Read the data below line by line and state how many lines hold "Chowdepalle". Nothing else belongs in the answer.

### Records
-- Opening Marker --

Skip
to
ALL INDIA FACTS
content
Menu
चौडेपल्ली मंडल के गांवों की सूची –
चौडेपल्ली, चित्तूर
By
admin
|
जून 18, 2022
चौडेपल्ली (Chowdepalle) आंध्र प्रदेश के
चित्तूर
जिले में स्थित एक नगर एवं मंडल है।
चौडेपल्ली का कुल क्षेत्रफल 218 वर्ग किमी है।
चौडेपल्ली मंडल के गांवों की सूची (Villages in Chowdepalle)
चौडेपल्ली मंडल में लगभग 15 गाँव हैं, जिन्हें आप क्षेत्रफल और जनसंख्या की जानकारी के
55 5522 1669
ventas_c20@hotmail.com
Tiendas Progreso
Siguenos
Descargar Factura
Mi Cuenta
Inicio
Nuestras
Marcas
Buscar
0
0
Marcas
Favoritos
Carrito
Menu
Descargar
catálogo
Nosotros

-- Closing Marker --
-- Opening Marker --

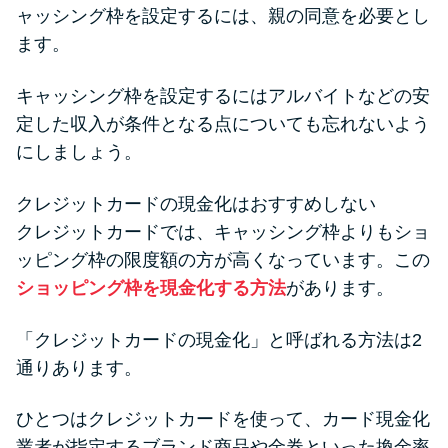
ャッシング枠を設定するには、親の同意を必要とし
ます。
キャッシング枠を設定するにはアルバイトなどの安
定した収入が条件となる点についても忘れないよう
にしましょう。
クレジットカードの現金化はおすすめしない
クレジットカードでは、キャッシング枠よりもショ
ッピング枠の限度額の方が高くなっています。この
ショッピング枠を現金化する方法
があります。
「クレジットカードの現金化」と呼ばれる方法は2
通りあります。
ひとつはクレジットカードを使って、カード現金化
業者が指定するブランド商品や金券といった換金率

-- Closing Marker --

### Exercise solution
2